▶ **Try it**: Print out every record below, exactly as written.

#### Dataset content

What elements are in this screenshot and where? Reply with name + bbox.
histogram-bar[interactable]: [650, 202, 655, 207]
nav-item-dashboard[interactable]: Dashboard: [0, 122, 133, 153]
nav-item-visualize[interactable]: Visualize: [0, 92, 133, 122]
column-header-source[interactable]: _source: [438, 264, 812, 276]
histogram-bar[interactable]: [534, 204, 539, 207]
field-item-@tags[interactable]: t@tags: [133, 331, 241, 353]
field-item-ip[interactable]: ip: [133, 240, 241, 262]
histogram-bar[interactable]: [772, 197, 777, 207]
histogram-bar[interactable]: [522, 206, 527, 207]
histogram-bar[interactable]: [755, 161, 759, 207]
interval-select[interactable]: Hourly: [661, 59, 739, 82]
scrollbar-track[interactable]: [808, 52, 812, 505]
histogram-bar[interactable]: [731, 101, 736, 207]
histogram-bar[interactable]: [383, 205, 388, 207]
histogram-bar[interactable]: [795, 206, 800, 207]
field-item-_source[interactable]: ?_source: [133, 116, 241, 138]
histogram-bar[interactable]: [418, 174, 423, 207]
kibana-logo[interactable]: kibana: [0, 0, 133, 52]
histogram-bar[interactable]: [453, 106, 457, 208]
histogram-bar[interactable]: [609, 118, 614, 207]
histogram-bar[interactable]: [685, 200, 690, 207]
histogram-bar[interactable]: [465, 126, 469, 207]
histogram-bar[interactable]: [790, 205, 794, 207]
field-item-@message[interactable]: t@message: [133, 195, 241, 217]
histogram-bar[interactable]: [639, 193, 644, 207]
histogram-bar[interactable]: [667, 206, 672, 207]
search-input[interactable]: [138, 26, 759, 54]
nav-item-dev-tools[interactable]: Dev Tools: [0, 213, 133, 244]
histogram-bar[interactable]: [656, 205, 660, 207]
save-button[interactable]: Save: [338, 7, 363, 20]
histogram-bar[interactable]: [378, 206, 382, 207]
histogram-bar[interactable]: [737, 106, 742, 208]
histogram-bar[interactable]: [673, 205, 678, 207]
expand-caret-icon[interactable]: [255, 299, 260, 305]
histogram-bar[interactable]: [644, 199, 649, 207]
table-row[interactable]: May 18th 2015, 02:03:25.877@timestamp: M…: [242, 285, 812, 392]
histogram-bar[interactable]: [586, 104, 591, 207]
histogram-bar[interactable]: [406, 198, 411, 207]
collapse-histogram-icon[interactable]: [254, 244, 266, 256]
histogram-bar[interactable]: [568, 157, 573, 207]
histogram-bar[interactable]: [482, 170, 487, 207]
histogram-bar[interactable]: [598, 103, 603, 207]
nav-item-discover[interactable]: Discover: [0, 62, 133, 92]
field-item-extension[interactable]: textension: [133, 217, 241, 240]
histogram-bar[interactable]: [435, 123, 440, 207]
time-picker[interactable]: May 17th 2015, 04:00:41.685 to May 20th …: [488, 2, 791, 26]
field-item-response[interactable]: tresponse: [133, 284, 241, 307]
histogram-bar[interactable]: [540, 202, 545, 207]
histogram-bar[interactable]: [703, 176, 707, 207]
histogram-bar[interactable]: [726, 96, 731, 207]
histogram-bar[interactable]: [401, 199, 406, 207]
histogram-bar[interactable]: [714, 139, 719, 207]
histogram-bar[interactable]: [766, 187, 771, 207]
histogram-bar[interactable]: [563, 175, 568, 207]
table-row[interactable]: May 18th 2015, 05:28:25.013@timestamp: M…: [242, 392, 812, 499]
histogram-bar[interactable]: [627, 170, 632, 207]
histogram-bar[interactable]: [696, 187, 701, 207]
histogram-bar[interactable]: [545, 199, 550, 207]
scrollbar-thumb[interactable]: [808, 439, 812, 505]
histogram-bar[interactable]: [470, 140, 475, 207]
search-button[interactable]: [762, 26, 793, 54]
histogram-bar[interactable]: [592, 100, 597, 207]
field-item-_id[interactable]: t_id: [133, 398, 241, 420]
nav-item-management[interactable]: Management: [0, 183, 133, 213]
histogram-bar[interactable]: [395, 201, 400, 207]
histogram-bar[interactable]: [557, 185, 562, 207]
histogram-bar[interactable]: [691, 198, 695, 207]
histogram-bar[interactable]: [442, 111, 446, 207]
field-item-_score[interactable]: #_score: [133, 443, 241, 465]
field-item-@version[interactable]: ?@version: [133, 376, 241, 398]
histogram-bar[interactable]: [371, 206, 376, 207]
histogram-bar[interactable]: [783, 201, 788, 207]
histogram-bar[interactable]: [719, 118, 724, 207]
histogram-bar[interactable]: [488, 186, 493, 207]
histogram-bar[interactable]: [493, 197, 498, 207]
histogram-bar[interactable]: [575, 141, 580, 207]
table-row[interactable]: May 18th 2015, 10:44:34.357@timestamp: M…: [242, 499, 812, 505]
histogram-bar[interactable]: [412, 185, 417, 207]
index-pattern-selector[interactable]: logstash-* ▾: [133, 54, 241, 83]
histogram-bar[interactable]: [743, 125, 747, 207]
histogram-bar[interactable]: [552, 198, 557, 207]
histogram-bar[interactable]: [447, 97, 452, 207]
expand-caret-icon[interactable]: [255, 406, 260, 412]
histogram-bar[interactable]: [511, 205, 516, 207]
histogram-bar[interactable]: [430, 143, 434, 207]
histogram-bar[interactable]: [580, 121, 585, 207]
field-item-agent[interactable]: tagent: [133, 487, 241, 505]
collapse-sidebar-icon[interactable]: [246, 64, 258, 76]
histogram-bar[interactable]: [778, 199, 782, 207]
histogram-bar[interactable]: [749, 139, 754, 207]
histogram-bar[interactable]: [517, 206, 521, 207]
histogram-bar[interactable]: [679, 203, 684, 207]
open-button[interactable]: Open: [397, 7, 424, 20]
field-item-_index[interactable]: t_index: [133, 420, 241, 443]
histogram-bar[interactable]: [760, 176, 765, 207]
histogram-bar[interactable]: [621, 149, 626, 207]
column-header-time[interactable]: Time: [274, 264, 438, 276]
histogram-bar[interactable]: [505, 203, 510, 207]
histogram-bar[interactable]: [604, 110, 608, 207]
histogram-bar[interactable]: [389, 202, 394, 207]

########

▶ **The completed task**:
What elements are in this screenshot and where? Reply with name + bbox.
histogram-bar[interactable]: [650, 202, 655, 207]
nav-item-dashboard[interactable]: Dashboard: [0, 122, 133, 153]
nav-item-visualize[interactable]: Visualize: [0, 92, 133, 122]
column-header-source[interactable]: _source: [438, 264, 812, 276]
histogram-bar[interactable]: [534, 204, 539, 207]
field-item-@tags[interactable]: t@tags: [133, 331, 241, 353]
field-item-ip[interactable]: ip: [133, 240, 241, 262]
histogram-bar[interactable]: [772, 197, 777, 207]
histogram-bar[interactable]: [522, 206, 527, 207]
histogram-bar[interactable]: [755, 161, 759, 207]
interval-select[interactable]: Hourly: [661, 59, 739, 82]
scrollbar-track[interactable]: [808, 52, 812, 505]
histogram-bar[interactable]: [731, 101, 736, 207]
histogram-bar[interactable]: [383, 205, 388, 207]
histogram-bar[interactable]: [795, 206, 800, 207]
field-item-_source[interactable]: ?_source: [133, 116, 241, 138]
histogram-bar[interactable]: [418, 174, 423, 207]
kibana-logo[interactable]: kibana: [0, 0, 133, 52]
histogram-bar[interactable]: [453, 106, 457, 208]
histogram-bar[interactable]: [609, 118, 614, 207]
histogram-bar[interactable]: [685, 200, 690, 207]
histogram-bar[interactable]: [465, 126, 469, 207]
histogram-bar[interactable]: [790, 205, 794, 207]
field-item-@message[interactable]: t@message: [133, 195, 241, 217]
histogram-bar[interactable]: [639, 193, 644, 207]
histogram-bar[interactable]: [667, 206, 672, 207]
search-input[interactable]: [138, 26, 759, 54]
nav-item-dev-tools[interactable]: Dev Tools: [0, 213, 133, 244]
histogram-bar[interactable]: [656, 205, 660, 207]
save-button[interactable]: Save: [338, 7, 363, 20]
histogram-bar[interactable]: [378, 206, 382, 207]
histogram-bar[interactable]: [737, 106, 742, 208]
histogram-bar[interactable]: [673, 205, 678, 207]
expand-caret-icon[interactable]: [255, 299, 260, 305]
histogram-bar[interactable]: [644, 199, 649, 207]
table-row[interactable]: May 18th 2015, 02:03:25.877@timestamp: M…: [242, 285, 812, 392]
histogram-bar[interactable]: [586, 104, 591, 207]
histogram-bar[interactable]: [406, 198, 411, 207]
collapse-histogram-icon[interactable]: [254, 244, 266, 256]
histogram-bar[interactable]: [568, 157, 573, 207]
histogram-bar[interactable]: [482, 170, 487, 207]
histogram-bar[interactable]: [598, 103, 603, 207]
nav-item-discover[interactable]: Discover: [0, 62, 133, 92]
field-item-extension[interactable]: textension: [133, 217, 241, 240]
histogram-bar[interactable]: [435, 123, 440, 207]
time-picker[interactable]: May 17th 2015, 04:00:41.685 to May 20th …: [488, 2, 791, 26]
field-item-response[interactable]: tresponse: [133, 284, 241, 307]
histogram-bar[interactable]: [540, 202, 545, 207]
histogram-bar[interactable]: [703, 176, 707, 207]
histogram-bar[interactable]: [726, 96, 731, 207]
histogram-bar[interactable]: [401, 199, 406, 207]
histogram-bar[interactable]: [714, 139, 719, 207]
histogram-bar[interactable]: [766, 187, 771, 207]
histogram-bar[interactable]: [563, 175, 568, 207]
table-row[interactable]: May 18th 2015, 05:28:25.013@timestamp: M…: [242, 392, 812, 499]
histogram-bar[interactable]: [627, 170, 632, 207]
histogram-bar[interactable]: [696, 187, 701, 207]
histogram-bar[interactable]: [545, 199, 550, 207]
scrollbar-thumb[interactable]: [808, 439, 812, 505]
histogram-bar[interactable]: [470, 140, 475, 207]
search-button[interactable]: [762, 26, 793, 54]
histogram-bar[interactable]: [592, 100, 597, 207]
field-item-_id[interactable]: t_id: [133, 398, 241, 420]
nav-item-management[interactable]: Management: [0, 183, 133, 213]
histogram-bar[interactable]: [395, 201, 400, 207]
histogram-bar[interactable]: [557, 185, 562, 207]
histogram-bar[interactable]: [691, 198, 695, 207]
histogram-bar[interactable]: [442, 111, 446, 207]
field-item-_score[interactable]: #_score: [133, 443, 241, 465]
field-item-@version[interactable]: ?@version: [133, 376, 241, 398]
histogram-bar[interactable]: [371, 206, 376, 207]
histogram-bar[interactable]: [783, 201, 788, 207]
histogram-bar[interactable]: [719, 118, 724, 207]
histogram-bar[interactable]: [488, 186, 493, 207]
histogram-bar[interactable]: [493, 197, 498, 207]
histogram-bar[interactable]: [575, 141, 580, 207]
table-row[interactable]: May 18th 2015, 10:44:34.357@timestamp: M…: [242, 499, 812, 505]
histogram-bar[interactable]: [412, 185, 417, 207]
index-pattern-selector[interactable]: logstash-* ▾: [133, 54, 241, 83]
histogram-bar[interactable]: [743, 125, 747, 207]
histogram-bar[interactable]: [552, 198, 557, 207]
histogram-bar[interactable]: [447, 97, 452, 207]
expand-caret-icon[interactable]: [255, 406, 260, 412]
histogram-bar[interactable]: [511, 205, 516, 207]
histogram-bar[interactable]: [430, 143, 434, 207]
histogram-bar[interactable]: [580, 121, 585, 207]
field-item-agent[interactable]: tagent: [133, 487, 241, 505]
collapse-sidebar-icon[interactable]: [246, 64, 258, 76]
histogram-bar[interactable]: [778, 199, 782, 207]
histogram-bar[interactable]: [749, 139, 754, 207]
histogram-bar[interactable]: [517, 206, 521, 207]
histogram-bar[interactable]: [679, 203, 684, 207]
open-button[interactable]: Open: [397, 7, 424, 20]
field-item-_index[interactable]: t_index: [133, 420, 241, 443]
histogram-bar[interactable]: [760, 176, 765, 207]
histogram-bar[interactable]: [621, 149, 626, 207]
column-header-time[interactable]: Time: [274, 264, 438, 276]
histogram-bar[interactable]: [505, 203, 510, 207]
histogram-bar[interactable]: [604, 110, 608, 207]
histogram-bar[interactable]: [389, 202, 394, 207]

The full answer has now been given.